A l’initiative du groupe d’étude parlementaire sur les fruits et légumes, présidé par le député-maire de Vienne Jacques Remiller, et en collaboration avec le Collectif « Sauvons les Fruits et Légumes de France », un rapport intitulé « Réglementation sur les pesticides : impasses techniques et distorsions de concurrence », présenté le 28 avril 2010 à l’Assemblée nationale, révèle de nombreuses disparités de concurrence.

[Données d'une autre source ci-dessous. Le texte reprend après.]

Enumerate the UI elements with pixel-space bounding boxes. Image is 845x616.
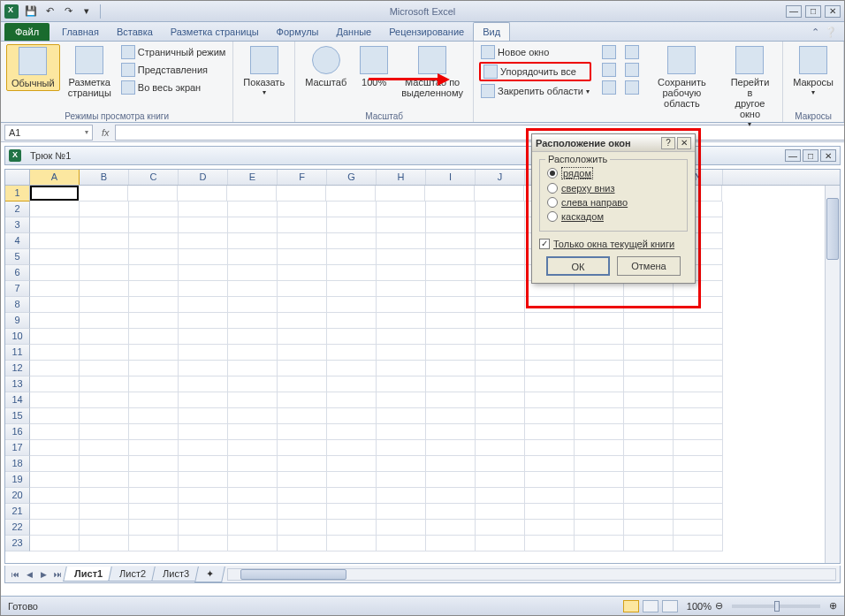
cell[interactable] bbox=[30, 488, 80, 504]
cell[interactable] bbox=[426, 329, 476, 345]
cell[interactable] bbox=[575, 520, 624, 536]
cell[interactable] bbox=[326, 186, 376, 202]
cell[interactable] bbox=[674, 345, 723, 361]
cell[interactable] bbox=[525, 329, 575, 345]
cell[interactable] bbox=[377, 265, 426, 281]
undo-icon[interactable]: ↶ bbox=[42, 4, 57, 19]
prev-sheet-button[interactable]: ◀ bbox=[23, 568, 35, 581]
cell[interactable] bbox=[327, 536, 377, 551]
cell[interactable] bbox=[476, 297, 525, 313]
cell[interactable] bbox=[327, 392, 377, 408]
cell[interactable] bbox=[228, 536, 278, 551]
cell[interactable] bbox=[674, 440, 723, 456]
cell[interactable] bbox=[30, 297, 80, 313]
column-header[interactable]: B bbox=[80, 170, 129, 185]
column-header[interactable]: D bbox=[179, 170, 228, 185]
row-header[interactable]: 7 bbox=[5, 281, 30, 297]
column-header[interactable]: F bbox=[278, 170, 327, 185]
cell[interactable] bbox=[30, 424, 80, 440]
cell[interactable] bbox=[80, 202, 129, 217]
cell[interactable] bbox=[278, 488, 327, 504]
cell[interactable] bbox=[80, 424, 129, 440]
cell[interactable] bbox=[228, 408, 278, 424]
checkbox-active-workbook[interactable]: ✓Только окна текущей книги bbox=[539, 237, 688, 251]
cell[interactable] bbox=[228, 265, 278, 281]
cell[interactable] bbox=[426, 392, 476, 408]
next-sheet-button[interactable]: ▶ bbox=[37, 568, 49, 581]
cell[interactable] bbox=[129, 202, 179, 217]
cell[interactable] bbox=[327, 249, 377, 265]
cell[interactable] bbox=[426, 345, 476, 361]
cell[interactable] bbox=[674, 520, 723, 536]
cell[interactable] bbox=[30, 504, 80, 520]
cell[interactable] bbox=[575, 313, 624, 329]
radio-horizontal[interactable]: сверху вниз bbox=[547, 181, 680, 195]
new-sheet-button[interactable]: ✦ bbox=[194, 567, 225, 582]
cell[interactable] bbox=[179, 392, 228, 408]
cell[interactable] bbox=[377, 329, 426, 345]
cell[interactable] bbox=[575, 472, 624, 488]
cell[interactable] bbox=[426, 217, 476, 233]
cell[interactable] bbox=[426, 202, 476, 217]
row-header[interactable]: 8 bbox=[5, 297, 30, 313]
cell[interactable] bbox=[327, 345, 377, 361]
cell[interactable] bbox=[80, 456, 129, 472]
cell[interactable] bbox=[179, 217, 228, 233]
hscroll-thumb[interactable] bbox=[240, 569, 346, 580]
cell[interactable] bbox=[624, 376, 674, 392]
cell[interactable] bbox=[179, 520, 228, 536]
cell[interactable] bbox=[228, 345, 278, 361]
cell[interactable] bbox=[278, 249, 327, 265]
zoom-selection-button[interactable]: Масштаб по выделенному bbox=[397, 44, 468, 100]
cell[interactable] bbox=[426, 233, 476, 249]
zoom-button[interactable]: Масштаб bbox=[301, 44, 351, 89]
cell[interactable] bbox=[575, 424, 624, 440]
cell[interactable] bbox=[327, 202, 377, 217]
sync-scroll-button[interactable] bbox=[623, 62, 641, 78]
cell[interactable] bbox=[278, 408, 327, 424]
row-header[interactable]: 2 bbox=[5, 202, 30, 217]
cell[interactable] bbox=[278, 424, 327, 440]
cell[interactable] bbox=[80, 472, 129, 488]
tab-data[interactable]: Данные bbox=[327, 23, 380, 41]
cell[interactable] bbox=[624, 408, 674, 424]
cell[interactable] bbox=[129, 472, 179, 488]
cell[interactable] bbox=[278, 536, 327, 551]
horizontal-scrollbar[interactable] bbox=[227, 568, 836, 581]
cell[interactable] bbox=[525, 408, 575, 424]
cell[interactable] bbox=[30, 249, 80, 265]
cell[interactable] bbox=[228, 424, 278, 440]
dialog-help-button[interactable]: ? bbox=[661, 137, 675, 149]
cell[interactable] bbox=[377, 424, 426, 440]
cell[interactable] bbox=[129, 440, 179, 456]
cell[interactable] bbox=[179, 249, 228, 265]
cell[interactable] bbox=[80, 249, 129, 265]
name-box[interactable]: A1▾ bbox=[4, 125, 93, 141]
cell[interactable] bbox=[129, 520, 179, 536]
cell[interactable] bbox=[278, 281, 327, 297]
cell[interactable] bbox=[228, 217, 278, 233]
cell[interactable] bbox=[377, 376, 426, 392]
zoom-out-button[interactable]: ⊖ bbox=[715, 600, 723, 612]
cell[interactable] bbox=[30, 217, 80, 233]
cell[interactable] bbox=[30, 440, 80, 456]
custom-views-button[interactable]: Представления bbox=[119, 62, 228, 78]
cell[interactable] bbox=[278, 297, 327, 313]
row-header[interactable]: 21 bbox=[5, 504, 30, 520]
cell[interactable] bbox=[179, 456, 228, 472]
wb-close-button[interactable]: ✕ bbox=[820, 149, 836, 162]
cell[interactable] bbox=[129, 281, 179, 297]
cell[interactable] bbox=[129, 488, 179, 504]
view-page-layout-button[interactable]: Разметка страницы bbox=[64, 44, 116, 100]
cell[interactable] bbox=[129, 536, 179, 551]
cell[interactable] bbox=[179, 424, 228, 440]
cell[interactable] bbox=[327, 520, 377, 536]
cell[interactable] bbox=[377, 281, 426, 297]
macros-button[interactable]: Макросы▾ bbox=[788, 44, 838, 100]
cell[interactable] bbox=[377, 456, 426, 472]
cell[interactable] bbox=[377, 440, 426, 456]
row-header[interactable]: 3 bbox=[5, 217, 30, 233]
cell[interactable] bbox=[80, 265, 129, 281]
cell[interactable] bbox=[80, 392, 129, 408]
cell[interactable] bbox=[377, 361, 426, 376]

L’étude d’impact du Collectif « Sauvons les Fruits et Légumes de France » Pour chaque culture, le Collectif a recensé les enjeux stratégiques de la protection phytosanitaire : ceux qui sont susceptibles de remettre en cause la production. Chacun de ces « usages clefs » correspond à une association entre : un stade végétatif d’une culture, un parasite particulier, susceptible de remettre en question la récolte, et un produit phytosanitaire efficace. Les rapports publiés par l’INRA lors du colloque Ecophyto R&D du 28 janvier 2010 indiquent, pour le seul secteur des légumes, un déficit important en solutions pour la protection des cultures, avec de fortes disparités entre les productions : - 49 % des « usages clefs » sont biens pourvus, - 28 % sont précaires : la substance phytosanitaire est autorisée en France grâce à une dérogation temporaire, - 23 % des usages sont vides : il n’existe pas de solution phytosanitaire autorisée pour ces « usages clefs ». Les fruits et légumes sont des productions qui véhiculent une image de produits « nature ». Pourtant, ces productions très sensibles aux aléas climatiques et aux attaques parasitaires nécessitent une grande technicité, en agriculture biologique comme en agriculture conventionnelle. En l’absence de solutions phytosanitaires, le risque de perdre la récolte pèse sur les décisions des producteurs et entraîne même un abandon de certaines productions.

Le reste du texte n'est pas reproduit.